Psychologie : Pourquoi certaines personnes ne distinguent pas la gauche de la droite ?

Les erreurs médicales évitables impliquent souvent une chirurgie du mauvais côté Les erreurs médicales évitables impliquent souvent une chirurgie du mauvais côté

Lorsque le neurochirurgien britannique Henry Marsh s'est assis à côté du lit de son patient après l'opération, la mauvaise nouvelle qu'il s'apprêtait à annoncer provenait de sa propre erreur. L'homme avait un nerf coincé dans le bras qui nécessitait une opération, mais après avoir pratiqué une incision médiane dans son cou, Marsh avait percé le nerf du mauvais côté de sa colonne vertébrale.

Les erreurs médicales évitables impliquent souvent une chirurgie du mauvais côté : une injection dans le mauvais œil, par exemple, ou une biopsie du mauvais sein. Ces "never events" - accidents graves et largement évitables liés à la sécurité des patients - montrent que, si la plupart d'entre nous apprennent dès l'enfance à distinguer la gauche de la droite, tout le monde n'y parvient pas.

Si, pour certains, il est aussi facile de distinguer la gauche de la droite que de distinguer le haut du bas, une minorité non négligeable - environ une personne sur six, selon une étude récente - a du mal à faire cette distinction. Même pour ceux qui pensent n'avoir aucun problème, des distractions telles que le bruit ambiant ou le fait de devoir répondre à des questions sans rapport peuvent les empêcher de faire le bon choix.

"Personne n'a de difficulté à dire que [quelque chose est] devant et derrière, ou dessus et dessous", affirme Ineke van der Ham, professeur de neuropsychologie à l'université de Leiden, aux Pays-Bas. Mais dire la gauche de la droite est différent, dit-elle. "C'est à cause de la symétrie, et parce que lorsque vous vous retournez, c'est l'inverse, et cela rend la situation très confuse."

La discrimination gauche-droite est en fait un processus assez complexe, faisant appel à la mémoire, au langage, au traitement visuel et spatial, et à la rotation mentale. En fait, les chercheurs commencent tout juste à comprendre ce qui se passe exactement dans notre cerveau lorsque nous le faisons - et pourquoi il est beaucoup plus facile pour certaines personnes que pour d'autres.

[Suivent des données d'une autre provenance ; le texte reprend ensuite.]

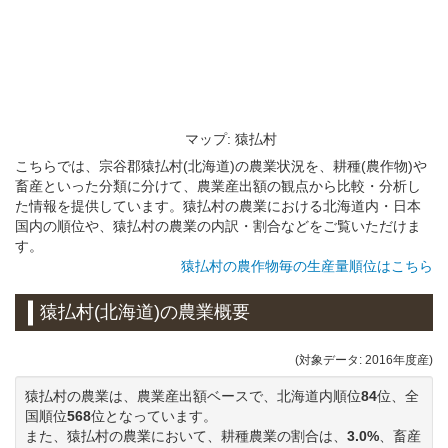
マップ: 猿払村
こちらでは、宗谷郡猿払村(北海道)の農業状況を、耕種(農作物)や
畜産といった分類に分けて、農業産出額の観点から比較・分析し
た情報を提供しています。猿払村の農業における北海道内・日本
国内の順位や、猿払村の農業の内訳・割合などをご覧いただけま
す。
猿払村の農作物毎の生産量順位はこちら
猿払村(北海道)の農業概要
(対象データ: 2016年度産)
猿払村の農業は、農業産出額ベースで、北海道内順位
84
位、全
国順位
568
位となっています。
また、猿払村の農業において、耕種農業の割合は、
3.0%
、畜産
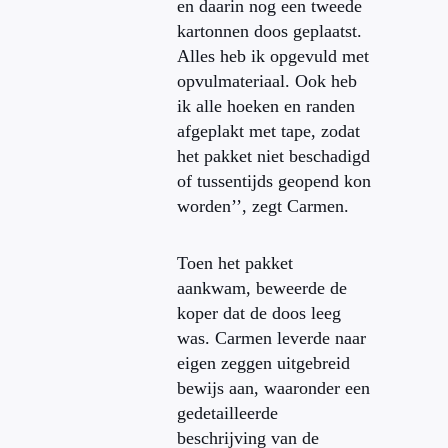
en daarin nog een tweede
kartonnen doos geplaatst.
Alles heb ik opgevuld met
opvulmateriaal. Ook heb
ik alle hoeken en randen
afgeplakt met tape, zodat
het pakket niet beschadigd
of tussentijds geopend kon
worden’’, zegt Carmen.
Toen het pakket
aankwam, beweerde de
koper dat de doos leeg
was. Carmen leverde naar
eigen zeggen uitgebreid
bewijs aan, waaronder een
gedetailleerde
beschrijving van de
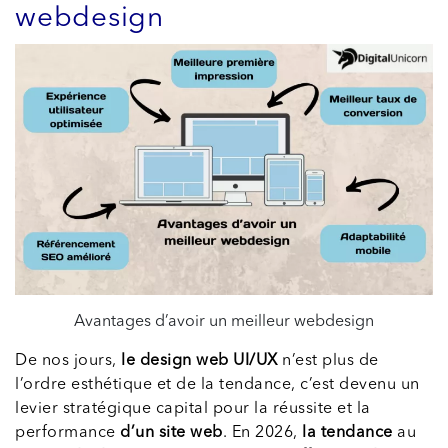
webdesign
Avantages d’avoir un meilleur webdesign
De nos jours,
le design web UI/UX
n’est plus de
l’ordre esthétique et de la tendance, c’est devenu un
levier stratégique capital pour la réussite et la
performance
d’un site web
. En 2026,
la tendance
au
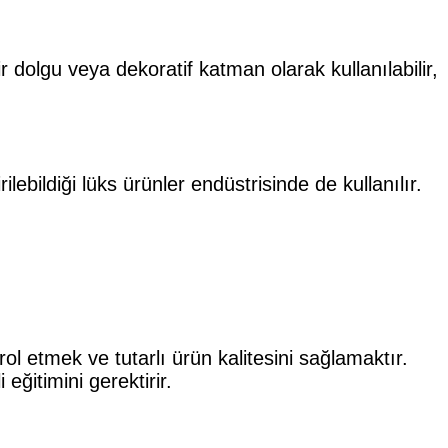
Bir dolgu veya dekoratif katman olarak kullanılabilir,
lebildiği lüks ürünler endüstrisinde de kullanılır.
ol etmek ve tutarlı ürün kalitesini sağlamaktır.
eğitimini gerektirir.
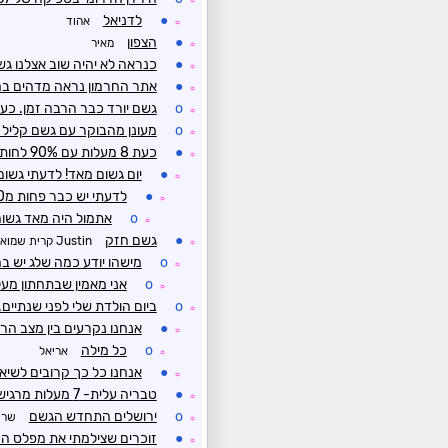
●
לדניאל
אהוד
☼
●
הצפון
מאיר
☼
●
כנראה לא יהיה שוב אצלנו ג
☼
●
אתר החרמון נראה מדהים במ
☼
o
גשם יורד כבר הרבה זמן. כע
☼
o
מעונן מהבוקר עם גשם קליל ע
☼
●
כעת 8 מעלות עם 90% לחות...
☼
●
יום גשום מאד! לדעתי גשום
☼
●
לדעתי יש כבר פחות מ10 מעלות, הנתונים לא מעודכנים.
☼
o
אתמול היה מאד גשום אבל
☼
●
גשם חזק
Justin קרית שמואל
☼
o
מישהו יודע כמה שלג יש ב
☼
o
אני מאמין שבתחתון מעל
☼
o
ביום הולדת שלי לפני שנתיים
☼
●
אנחנו נקרעים בין מצב הר
☼
o
כל מילה
אריאל
☼
●
אנחנו כל כך קרובים לשיא של 
☼
●
טבריה עלית- 7 מעלות מרגיש כמו 6 עם רוחות בינוניות וגשם בינוני/ קל
☼
o
ירושלים התחדש הגשם
שר 
☼
●
זוכרים שצילמתי את מפלס 
☼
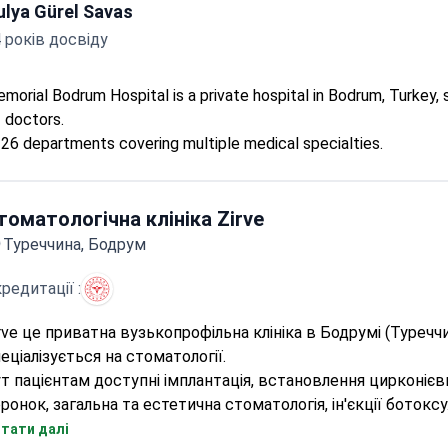
ulya Gürel Savas
 років досвіду
morial Bodrum Hospital is a private hospital in Bodrum, Turkey,
 doctors.
26 departments covering multiple medical specialties.
томатологічна клініка Zirve
Туреччина, Бодрум
редитації :
rve це приватна вузькопрофільна клініка в Бодрумі (Туреччи
еціалізується на стоматології.
т пацієнтам доступні імплантація, встановлення цирконієв
ронок, загальна та естетична стоматологія, ін'єкції ботоксу
дичний центр Zirve приймає на лікування дітей та доросли
тати далі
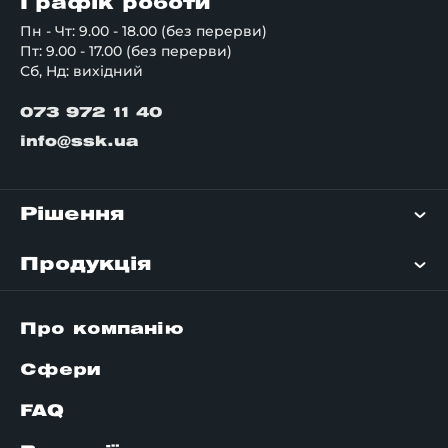
Графік роботи
Пн - Чт: 9.00 - 18.00 (без перерви)
Пт: 9.00 - 17.00 (без перерви)
Сб, Нд: вихідний
073 972 11 40
info@ssk.ua
Рішення
Продукція
Про компанію
Сфери
FAQ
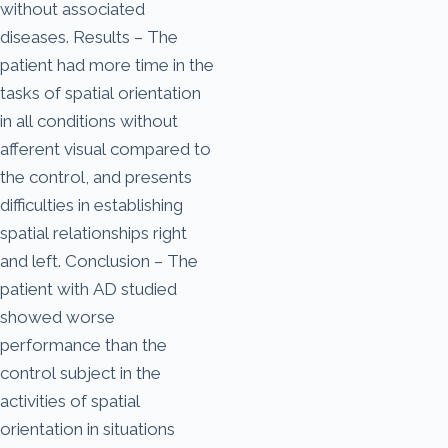
without associated
diseases. Results – The
patient had more time in the
tasks of spatial orientation
in all conditions without
afferent visual compared to
the control, and presents
difficulties in establishing
spatial relationships right
and left. Conclusion – The
patient with AD studied
showed worse
performance than the
control subject in the
activities of spatial
orientation in situations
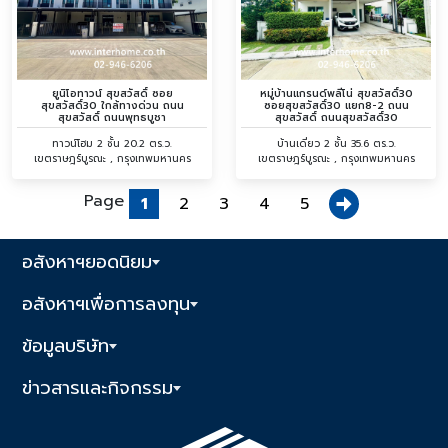
ยูนิโอทาวน์ สุขสวัสดิ์ ซอย
หมู่บ้านแกรนด์พลีโน่ สุขสวัสดิ์30
สุขสวัสดิ์30 ใกล้ทางด่วน ถนน
ซอยสุขสวัสดิ์30 แยก8-2 ถนน
สุขสวัสดิ์ ถนนพุทธบูชา
สุขสวัสดิ์ ถนนสุขสวัสดิ์30
ทาวน์โฮม 2 ชั้น 20.2 ตร.ว.
บ้านเดี่ยว 2 ชั้น 35.6 ตร.ว.
เขตราษฎร์บูรณะ , กรุงเทพมหานคร
เขตราษฎร์บูรณะ , กรุงเทพมหานคร
Page
1
2
3
4
5
อสังหาฯยอดนิยม
อสังหาฯเพื่อการลงทุน
ข้อมูลบริษัท
ข่าวสารและกิจกรรม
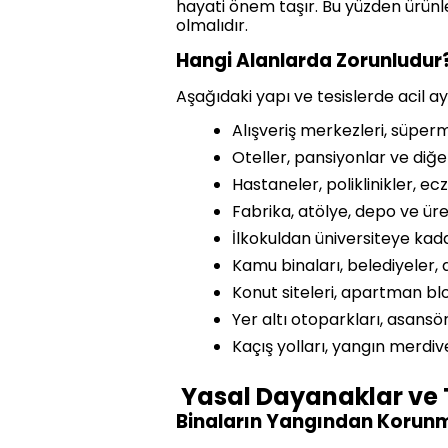
hayati önem taşır. Bu yüzden ürünl
olmalıdır.
Hangi Alanlarda Zorunludur
Aşağıdaki yapı ve tesislerde acil 
Alışveriş merkezleri, süper
Oteller, pansiyonlar ve diğe
Hastaneler, poliklinikler, e
Fabrika, atölye, depo ve üre
İlkokuldan üniversiteye kad
Kamu binaları, belediyeler, 
Konut siteleri, apartman bl
Yer altı otoparkları, asansör
Kaçış yolları, yangın merdiven
Yasal Dayanaklar ve 
Binaların Yangından Korun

Certains individus savent distinguer la droite de la gauche de manière innée, ils peuvent tout simplement le faire sans réfléchir", explique Gerard Gormley, médecin généraliste et professeur de clinique à l'université Queen's de Belfast en Irlande du Nord. "Mais d'autres doivent passer par un processus". Pour tenter de comprendre ce qui se passe dans les erreurs médicales de gauche à droite, Gormley et ses collègues ont mené des recherches sur l'expérience des étudiants en médecine en matière de décision de gauche à droite et ont examiné le processus.

"Tout d'abord, vous devez orienter la droite de la gauche en vous-même, dit-il. Lorsque la réponse ne vient pas instantanément, les participants ont décrit diverses techniques, allant de la réalisation d'une forme de L avec leur pouce et leur index, à la réflexion sur la main qu'ils utilisent pour écrire, ou gratter une guitare. "Pour certaines personnes, il s'agit d'un tatouage sur le corps ou d'un piercing", explique Mme Gormley.

Ensuite, pour savoir quel est le côté gauche ou droit de quelqu'un d'autre, l'étape suivante consiste à se tourner mentalement pour se retrouver dans la même direction que l'autre personne. "Si je suis face à vous, ma main gauche sera opposée à votre main droite", explique M. Gormley. "Cette idée de faire tourner mentalement un objet ajoute un degré supplémentaire de complexité". D'autres recherches montrent que les gens ont tendance à juger plus facilement si une image montre une main gauche ou droite en imaginant leur propre main ou corps en rotation.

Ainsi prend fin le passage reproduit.